* _EXERCISE DESCRIPTION_
For the entries that follow, retype exactly the lines from the one containing "La galerie elle-même est une" to the one containing "konumlandırılabilir, bu da", inclusive, and only those. Images stay out of the copy.

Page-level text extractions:
────────────────

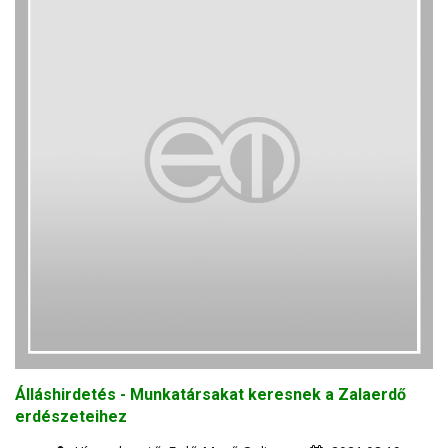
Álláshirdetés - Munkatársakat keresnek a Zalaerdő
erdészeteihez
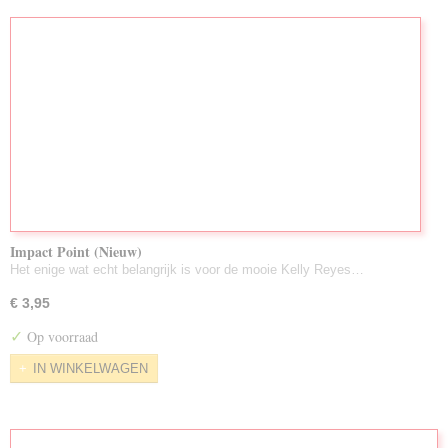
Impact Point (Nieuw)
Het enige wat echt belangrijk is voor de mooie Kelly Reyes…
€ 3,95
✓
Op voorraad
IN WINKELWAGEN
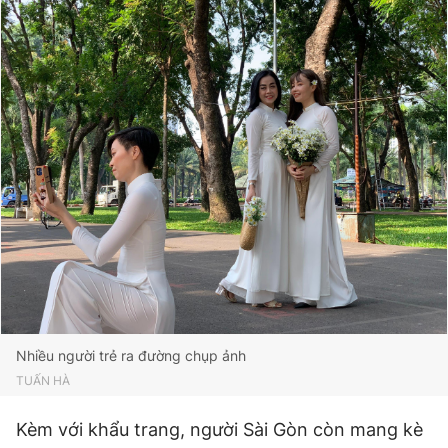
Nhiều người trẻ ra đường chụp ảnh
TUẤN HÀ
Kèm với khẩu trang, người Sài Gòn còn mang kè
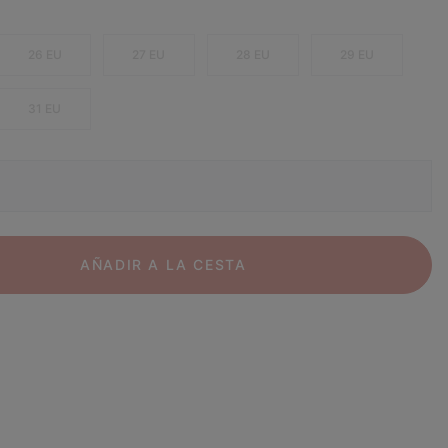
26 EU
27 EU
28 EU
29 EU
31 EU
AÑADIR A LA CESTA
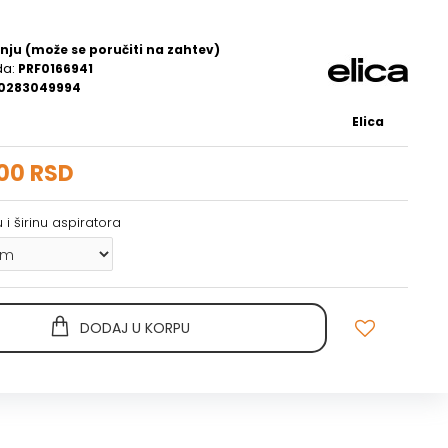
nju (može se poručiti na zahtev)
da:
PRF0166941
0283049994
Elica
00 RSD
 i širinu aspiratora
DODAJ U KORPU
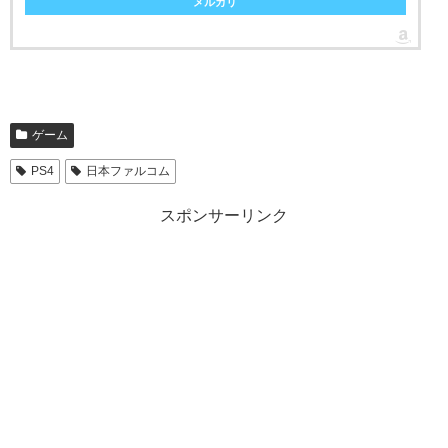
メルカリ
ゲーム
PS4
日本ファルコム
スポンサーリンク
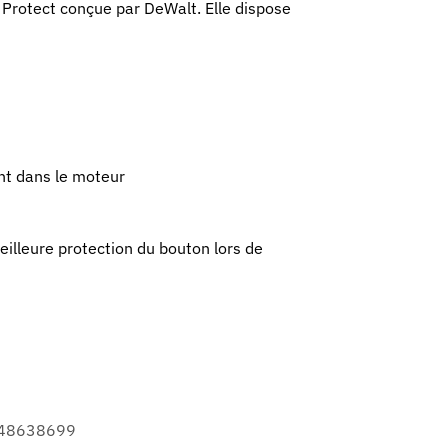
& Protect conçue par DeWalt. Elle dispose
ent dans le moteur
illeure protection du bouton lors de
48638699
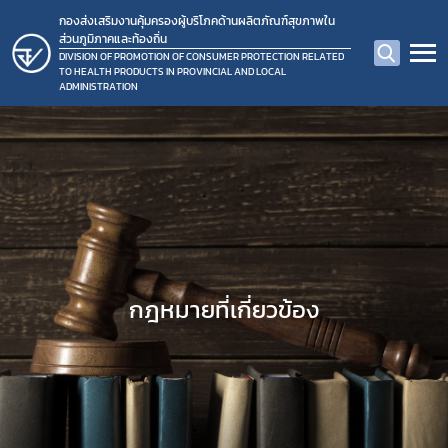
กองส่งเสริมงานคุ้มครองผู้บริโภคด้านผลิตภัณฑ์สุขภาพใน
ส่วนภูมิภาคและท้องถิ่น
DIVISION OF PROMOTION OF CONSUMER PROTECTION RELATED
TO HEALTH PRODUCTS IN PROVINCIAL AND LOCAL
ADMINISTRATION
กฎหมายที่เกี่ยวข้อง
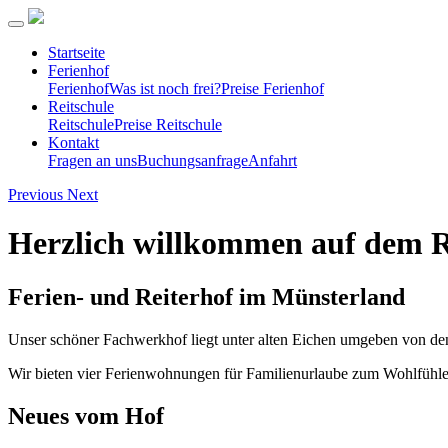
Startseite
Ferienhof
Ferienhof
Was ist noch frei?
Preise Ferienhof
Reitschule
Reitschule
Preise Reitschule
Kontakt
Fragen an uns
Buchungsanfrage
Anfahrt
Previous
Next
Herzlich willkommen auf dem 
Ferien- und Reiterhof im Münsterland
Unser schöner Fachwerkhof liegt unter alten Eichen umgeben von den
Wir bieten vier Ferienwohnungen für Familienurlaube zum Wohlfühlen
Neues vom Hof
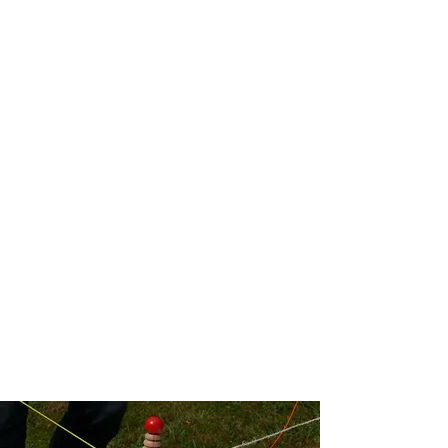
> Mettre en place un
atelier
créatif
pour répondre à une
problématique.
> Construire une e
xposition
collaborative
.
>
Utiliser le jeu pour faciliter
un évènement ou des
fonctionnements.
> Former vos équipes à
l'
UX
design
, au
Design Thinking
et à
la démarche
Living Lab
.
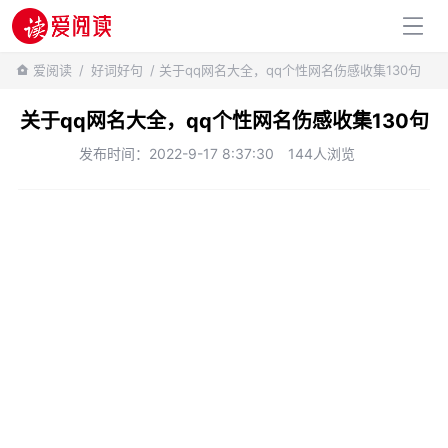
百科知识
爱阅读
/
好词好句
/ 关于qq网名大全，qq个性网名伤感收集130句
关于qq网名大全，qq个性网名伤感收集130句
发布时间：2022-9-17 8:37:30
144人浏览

────────────────

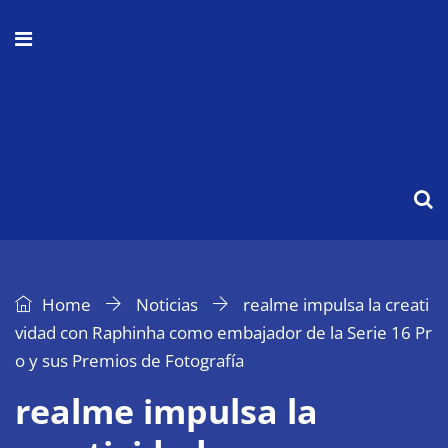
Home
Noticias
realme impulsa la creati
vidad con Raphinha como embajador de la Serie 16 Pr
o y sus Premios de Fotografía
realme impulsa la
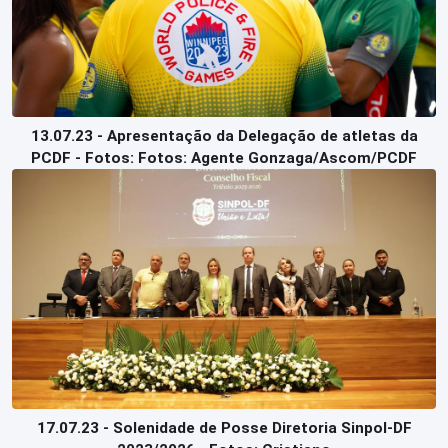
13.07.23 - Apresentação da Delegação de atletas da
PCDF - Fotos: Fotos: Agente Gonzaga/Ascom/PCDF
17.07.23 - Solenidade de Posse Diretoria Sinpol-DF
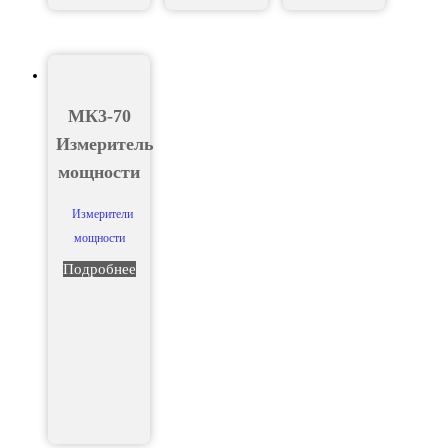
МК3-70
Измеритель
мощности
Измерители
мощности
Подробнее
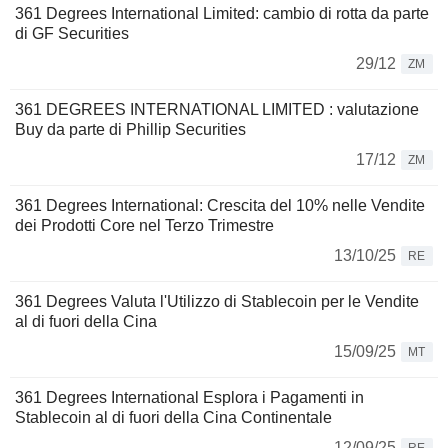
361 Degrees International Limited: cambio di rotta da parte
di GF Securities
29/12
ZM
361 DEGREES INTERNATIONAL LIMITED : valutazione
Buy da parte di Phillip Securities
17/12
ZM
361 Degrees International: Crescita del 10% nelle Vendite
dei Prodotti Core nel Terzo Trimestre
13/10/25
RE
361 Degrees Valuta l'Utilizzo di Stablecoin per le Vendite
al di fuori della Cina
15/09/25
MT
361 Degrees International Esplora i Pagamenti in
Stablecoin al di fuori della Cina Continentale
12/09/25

────────────────

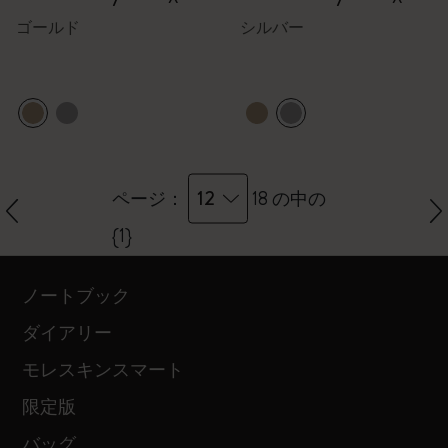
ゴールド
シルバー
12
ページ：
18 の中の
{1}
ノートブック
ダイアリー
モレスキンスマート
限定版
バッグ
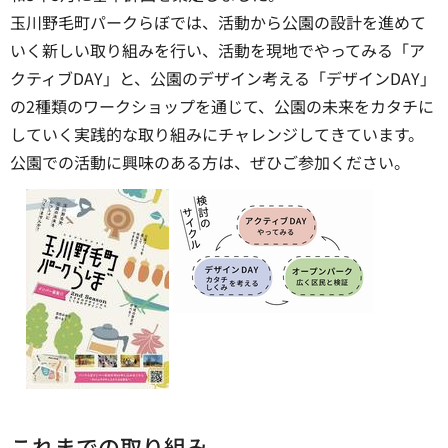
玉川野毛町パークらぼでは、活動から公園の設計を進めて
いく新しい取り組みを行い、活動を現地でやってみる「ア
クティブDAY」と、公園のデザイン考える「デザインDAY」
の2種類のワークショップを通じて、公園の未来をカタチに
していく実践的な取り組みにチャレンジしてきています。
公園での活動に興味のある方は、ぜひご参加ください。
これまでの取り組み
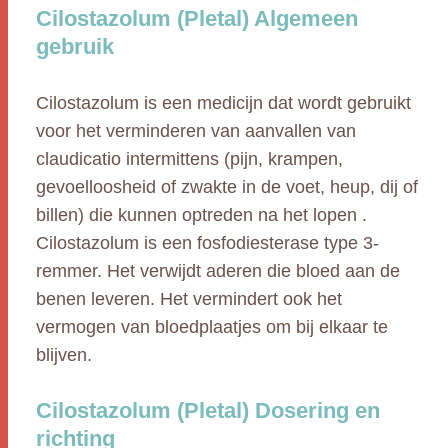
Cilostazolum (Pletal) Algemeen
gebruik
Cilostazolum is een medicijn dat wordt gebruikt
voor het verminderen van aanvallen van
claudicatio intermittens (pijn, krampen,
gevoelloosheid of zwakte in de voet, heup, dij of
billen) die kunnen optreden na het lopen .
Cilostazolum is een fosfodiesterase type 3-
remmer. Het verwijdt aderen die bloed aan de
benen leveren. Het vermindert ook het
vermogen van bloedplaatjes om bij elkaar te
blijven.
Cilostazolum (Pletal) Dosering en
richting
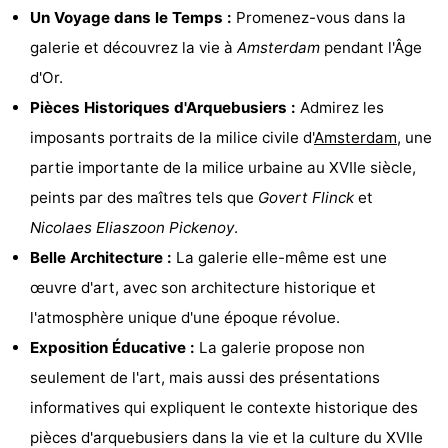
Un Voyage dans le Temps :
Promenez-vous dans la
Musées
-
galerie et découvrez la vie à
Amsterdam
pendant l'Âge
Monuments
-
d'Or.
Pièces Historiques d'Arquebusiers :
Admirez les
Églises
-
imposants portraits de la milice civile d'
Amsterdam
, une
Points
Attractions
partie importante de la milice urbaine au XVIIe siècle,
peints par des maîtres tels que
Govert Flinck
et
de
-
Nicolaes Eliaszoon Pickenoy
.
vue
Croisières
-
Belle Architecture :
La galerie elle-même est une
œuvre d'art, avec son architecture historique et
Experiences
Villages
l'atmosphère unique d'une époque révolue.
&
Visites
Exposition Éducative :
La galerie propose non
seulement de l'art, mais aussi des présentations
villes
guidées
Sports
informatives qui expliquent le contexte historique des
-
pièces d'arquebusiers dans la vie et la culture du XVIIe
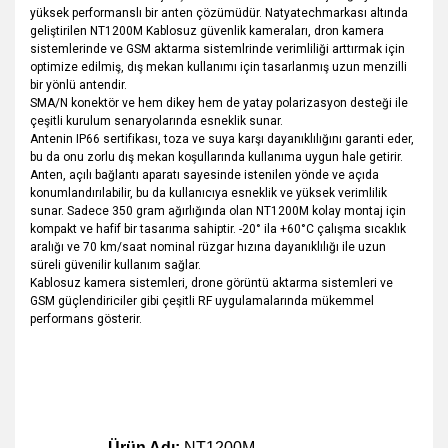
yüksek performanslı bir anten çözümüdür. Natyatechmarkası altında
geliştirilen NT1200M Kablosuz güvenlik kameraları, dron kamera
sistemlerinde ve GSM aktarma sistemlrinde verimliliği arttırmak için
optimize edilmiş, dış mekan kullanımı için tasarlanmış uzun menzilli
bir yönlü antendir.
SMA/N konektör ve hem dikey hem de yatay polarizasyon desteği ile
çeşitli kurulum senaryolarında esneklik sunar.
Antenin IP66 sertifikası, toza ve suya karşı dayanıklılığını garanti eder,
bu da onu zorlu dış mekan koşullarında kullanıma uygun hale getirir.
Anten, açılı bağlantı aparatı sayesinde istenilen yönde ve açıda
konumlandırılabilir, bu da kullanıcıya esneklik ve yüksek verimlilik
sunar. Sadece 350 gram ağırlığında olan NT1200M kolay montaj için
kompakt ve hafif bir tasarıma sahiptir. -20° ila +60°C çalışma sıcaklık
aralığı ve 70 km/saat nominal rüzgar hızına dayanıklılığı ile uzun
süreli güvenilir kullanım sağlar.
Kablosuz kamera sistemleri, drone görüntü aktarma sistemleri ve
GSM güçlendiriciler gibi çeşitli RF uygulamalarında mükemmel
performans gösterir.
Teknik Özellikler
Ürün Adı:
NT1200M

────────────────

* _TASK SOLUTION_
La galerie elle-même est une
œuvre d'art, avec son architecture historique et
Experiences
Villages
l'atmosphère unique d'une époque révolue.
&
Visites
Exposition Éducative :
La galerie propose non
seulement de l'art, mais aussi des présentations
villes
guidées
Sports
informatives qui expliquent le contexte historique des
-
pièces d'arquebusiers dans la vie et la culture du XVIIe
yüksek performanslı bir anten çözümüdür. Natyatechmarkası altında
geliştirilen NT1200M Kablosuz güvenlik kameraları, dron kamera
sistemlerinde ve GSM aktarma sistemlrinde verimliliği arttırmak için
optimize edilmiş, dış mekan kullanımı için tasarlanmış uzun menzilli
bir yönlü antendir.
SMA/N konektör ve hem dikey hem de yatay polarizasyon desteği ile
çeşitli kurulum senaryolarında esneklik sunar.
Antenin IP66 sertifikası, toza ve suya karşı dayanıklılığını garanti eder,
bu da onu zorlu dış mekan koşullarında kullanıma uygun hale getirir.
Anten, açılı bağlantı aparatı sayesinde istenilen yönde ve açıda
konumlandırılabilir, bu da kullanıcıya esneklik ve yüksek verimlilik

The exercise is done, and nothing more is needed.